Brussels – An electric hatchback that could cost €15,000–20,000. The initiative anticipated by Ursula von der Leyen for an affordable European electric car is in the pipeline and is expected to take shape by the end of the year. This was confirmed today (September 29) by the European Commission’s Executive Vice-President for Industry, Stéphane Séjourné, to the ministers of the 27 countries gathered for the EU Competitiveness Council. Among them was the Italian Minister for Enterprise and Made in Italy, Adolfo Urso, who immediately added a caveat: “Let it not be only electric.”
Discussions on the automotive sector and the principle of technology neutrality are inevitably intertwined. The European Commission is engaging with stakeholders on one hand and with capital cities on the other. Today, Séjourné updated ministers on the outputs of the Strategic Dialogue on the Future of Automotive, the third meeting of which took place last 12 September. On that occasion, the executive vice-president unveiled to industry representatives the European Commission’s intention to develop a new regulatory category dedicated to small electric cars produced in Europe, with the aim of creating a market segment for the ‘E-car‘.

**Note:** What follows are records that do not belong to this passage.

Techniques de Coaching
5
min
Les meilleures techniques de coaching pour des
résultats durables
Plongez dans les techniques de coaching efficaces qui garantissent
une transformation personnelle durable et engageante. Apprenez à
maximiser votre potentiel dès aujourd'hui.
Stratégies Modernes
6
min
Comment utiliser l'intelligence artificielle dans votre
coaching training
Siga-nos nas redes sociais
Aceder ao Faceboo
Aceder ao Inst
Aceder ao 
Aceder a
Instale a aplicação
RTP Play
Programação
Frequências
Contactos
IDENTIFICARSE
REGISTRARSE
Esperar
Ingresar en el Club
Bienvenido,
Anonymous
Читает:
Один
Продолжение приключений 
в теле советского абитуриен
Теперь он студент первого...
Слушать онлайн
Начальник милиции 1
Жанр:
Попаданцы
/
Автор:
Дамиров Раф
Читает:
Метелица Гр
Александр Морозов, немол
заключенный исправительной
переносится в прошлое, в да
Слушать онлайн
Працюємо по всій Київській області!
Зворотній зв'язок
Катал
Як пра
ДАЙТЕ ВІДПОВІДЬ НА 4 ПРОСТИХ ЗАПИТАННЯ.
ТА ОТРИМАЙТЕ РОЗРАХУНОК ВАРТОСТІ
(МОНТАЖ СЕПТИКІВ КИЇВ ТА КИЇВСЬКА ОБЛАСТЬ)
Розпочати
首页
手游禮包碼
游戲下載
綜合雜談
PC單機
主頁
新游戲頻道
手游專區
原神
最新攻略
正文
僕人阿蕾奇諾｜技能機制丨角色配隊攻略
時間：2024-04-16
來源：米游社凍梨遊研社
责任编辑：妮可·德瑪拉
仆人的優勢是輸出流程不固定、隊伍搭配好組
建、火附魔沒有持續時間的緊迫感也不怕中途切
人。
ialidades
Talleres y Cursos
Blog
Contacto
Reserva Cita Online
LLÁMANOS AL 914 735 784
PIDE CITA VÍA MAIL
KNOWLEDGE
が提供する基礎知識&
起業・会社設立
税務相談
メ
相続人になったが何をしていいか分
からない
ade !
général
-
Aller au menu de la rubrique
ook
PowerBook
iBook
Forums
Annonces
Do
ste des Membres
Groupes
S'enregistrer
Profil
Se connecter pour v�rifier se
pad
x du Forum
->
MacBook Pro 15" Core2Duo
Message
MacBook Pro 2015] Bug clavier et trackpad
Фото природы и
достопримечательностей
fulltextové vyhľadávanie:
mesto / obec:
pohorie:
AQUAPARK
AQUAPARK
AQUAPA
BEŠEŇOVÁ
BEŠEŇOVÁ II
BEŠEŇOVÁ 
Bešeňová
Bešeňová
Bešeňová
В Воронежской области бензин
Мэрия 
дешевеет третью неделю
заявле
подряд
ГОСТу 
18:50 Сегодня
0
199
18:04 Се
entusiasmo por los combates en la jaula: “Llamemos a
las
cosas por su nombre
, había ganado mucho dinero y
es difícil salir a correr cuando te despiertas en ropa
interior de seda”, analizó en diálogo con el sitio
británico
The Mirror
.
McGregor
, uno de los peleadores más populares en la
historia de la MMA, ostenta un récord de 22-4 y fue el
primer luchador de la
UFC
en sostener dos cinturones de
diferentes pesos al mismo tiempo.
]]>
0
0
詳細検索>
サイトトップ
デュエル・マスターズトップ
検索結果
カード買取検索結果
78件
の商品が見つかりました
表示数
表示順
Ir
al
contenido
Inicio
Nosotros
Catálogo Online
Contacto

“Models that can cost, new, between 1€5,000 and 20,000,” she added in her speech to the EU Council. According to Séjourné, “this will also help to support demand and is a real segment that is not considered in the European market today and that could boost production, including the operation of our suppliers.”

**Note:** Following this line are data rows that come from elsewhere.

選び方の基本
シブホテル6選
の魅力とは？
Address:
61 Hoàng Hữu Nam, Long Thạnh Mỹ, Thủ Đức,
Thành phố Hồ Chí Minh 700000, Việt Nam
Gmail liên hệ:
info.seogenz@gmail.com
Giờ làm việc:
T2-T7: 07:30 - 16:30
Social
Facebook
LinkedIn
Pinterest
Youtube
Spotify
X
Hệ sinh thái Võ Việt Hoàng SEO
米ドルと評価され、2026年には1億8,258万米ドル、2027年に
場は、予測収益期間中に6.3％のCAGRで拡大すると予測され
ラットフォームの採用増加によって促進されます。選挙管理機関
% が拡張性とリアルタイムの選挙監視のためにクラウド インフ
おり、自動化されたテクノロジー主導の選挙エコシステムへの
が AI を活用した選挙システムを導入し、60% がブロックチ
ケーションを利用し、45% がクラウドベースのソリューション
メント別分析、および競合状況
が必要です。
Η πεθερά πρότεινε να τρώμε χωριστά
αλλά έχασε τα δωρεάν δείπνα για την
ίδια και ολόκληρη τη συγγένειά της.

This is not the only proposal the European Commission wants to put on the table before the New Year: Séjourné also mentioned an initiative on self-driving cars, one on the decarbonisation of company fleets, a proposal to accelerate battery production and a proposal to reduce administrative costs, as well as the expected revision of the regulation that will impose a stop to diesel and petrol engines from 2035.

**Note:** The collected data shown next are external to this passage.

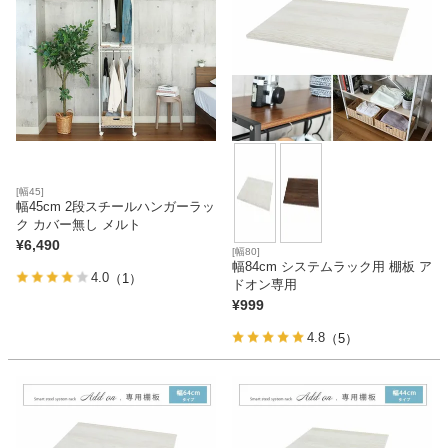
カテゴリから探す
ソファ
[幅45]
テレビ台・リビング家具
幅45cm 2段スチールハンガーラッ
ク カバー無し メルト
¥
6,490
[幅80]
幅84cm システムラック用 棚板 ア
ダイニングテーブル・セット
4.0
（1）
ドオン専用
¥
999
4.8
（5）
椅子・チェア
食器棚・キッチン収納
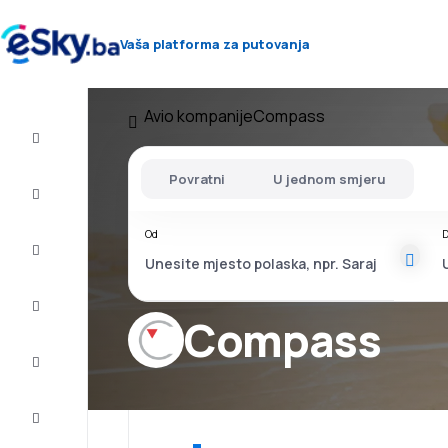
Vaša platforma za putovanja
Avio kompanije
Compass
Let+Hotel
Povratni
U jednom smjeru
Avio
karte
Od
D
Letovanje
City
Break
Compass
Smještaj
Ponude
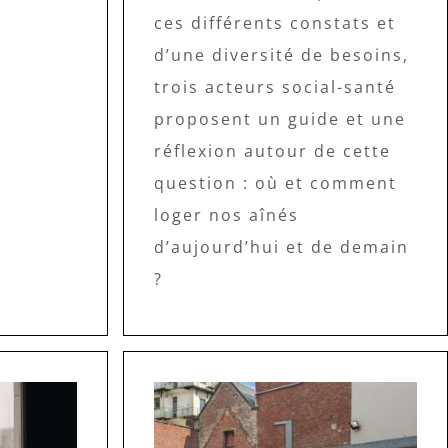
ces différents constats et
d’une diversité de besoins,
trois acteurs social-santé
proposent un guide et une
réflexion autour de cette
question : où et comment
loger nos aînés
d’aujourd’hui et de demain
?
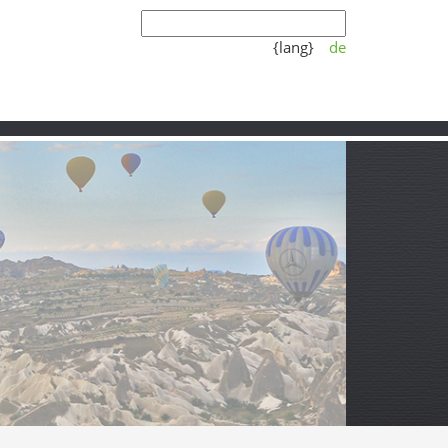
{lang}
de
Koşulları
Video
Partner
’ın Kıyısında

Awaiting the Commissioner are the three largest national industries of the EU bloc: Germany, Italy, and France. Urso met in a trilateral meeting with his counterparts Katherina Reiche and Marc Ferracci, with whom—according to the minister—”there is full agreement” to “advance without delay on technological neutrality, flexibility, and European preference.” Speaking afterwards at the meeting with the 27, Urso vindicated the position that Italy had taken “from the outset, with strength and consistency”: the need to “review the rules of the Green Deal,” from the “super-fines” to the revision of the regulation on stopping diesel and petrol engines.
The future of the European car “depends on technological neutrality and flexibility,” the minister continued. That is why, for Rome, although he agrees with it, it is not enough to support the creation of a European E-car market sector. The small electric car initiative “is one of the necessary measures that we have urged so that those who cannot afford it can buy an ecologically sustainable car, a small hatchback,” Urso explained, adding that, however, it will “necessarily also have to be powered by other fuels, not just electric, to be accessible to everyone.”